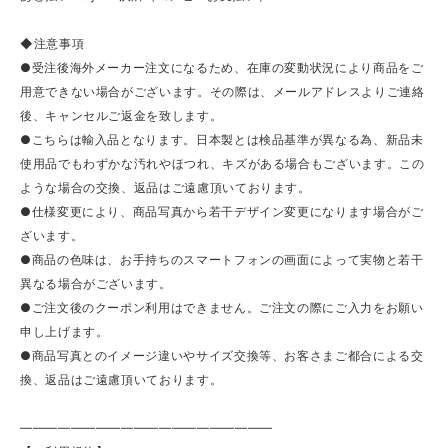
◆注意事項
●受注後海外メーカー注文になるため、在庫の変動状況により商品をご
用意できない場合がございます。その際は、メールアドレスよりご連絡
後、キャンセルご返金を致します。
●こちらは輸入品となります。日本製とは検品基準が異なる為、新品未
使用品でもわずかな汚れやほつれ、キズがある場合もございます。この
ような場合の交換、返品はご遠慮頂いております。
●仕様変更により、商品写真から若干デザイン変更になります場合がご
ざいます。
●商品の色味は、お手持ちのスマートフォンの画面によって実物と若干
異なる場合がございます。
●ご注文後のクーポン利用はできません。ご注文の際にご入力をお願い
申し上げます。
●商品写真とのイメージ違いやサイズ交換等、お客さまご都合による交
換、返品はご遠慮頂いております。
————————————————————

_____

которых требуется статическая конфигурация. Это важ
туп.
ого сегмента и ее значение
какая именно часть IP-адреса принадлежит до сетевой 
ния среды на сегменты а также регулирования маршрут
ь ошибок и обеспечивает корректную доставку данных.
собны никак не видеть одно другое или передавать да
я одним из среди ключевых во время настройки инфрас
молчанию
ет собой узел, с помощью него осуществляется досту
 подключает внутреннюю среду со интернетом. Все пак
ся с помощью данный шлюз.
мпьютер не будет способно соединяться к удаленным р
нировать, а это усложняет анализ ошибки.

_____

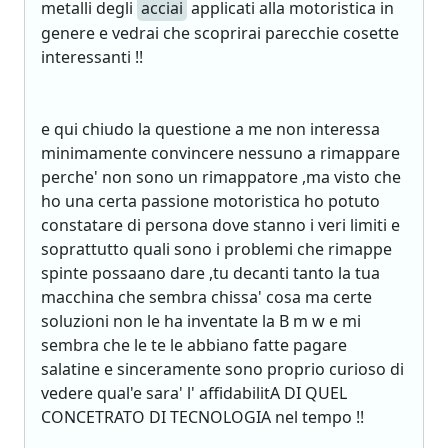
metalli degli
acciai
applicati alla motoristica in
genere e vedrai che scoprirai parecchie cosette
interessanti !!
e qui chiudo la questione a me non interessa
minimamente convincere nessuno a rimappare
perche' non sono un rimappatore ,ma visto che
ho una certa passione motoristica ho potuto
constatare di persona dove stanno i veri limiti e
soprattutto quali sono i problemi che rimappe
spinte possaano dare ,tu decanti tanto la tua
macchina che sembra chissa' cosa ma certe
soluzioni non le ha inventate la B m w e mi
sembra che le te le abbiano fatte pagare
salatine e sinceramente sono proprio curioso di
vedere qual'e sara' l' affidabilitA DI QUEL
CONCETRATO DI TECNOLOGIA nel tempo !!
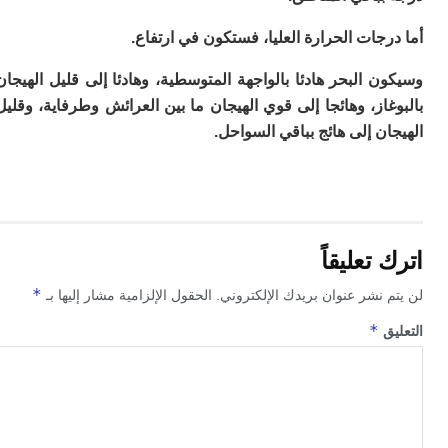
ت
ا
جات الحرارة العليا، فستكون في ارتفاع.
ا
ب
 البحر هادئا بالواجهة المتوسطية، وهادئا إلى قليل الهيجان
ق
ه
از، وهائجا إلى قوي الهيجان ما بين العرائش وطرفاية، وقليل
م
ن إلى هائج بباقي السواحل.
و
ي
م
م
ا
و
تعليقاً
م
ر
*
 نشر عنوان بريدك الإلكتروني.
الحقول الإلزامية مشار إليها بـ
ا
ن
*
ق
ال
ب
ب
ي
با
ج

_____

- [Task instructions] Show each line of the material holding "помощью".

- [Final answer]
ет собой узел, с помощью него осуществляется досту
ся с помощью данный шлюз.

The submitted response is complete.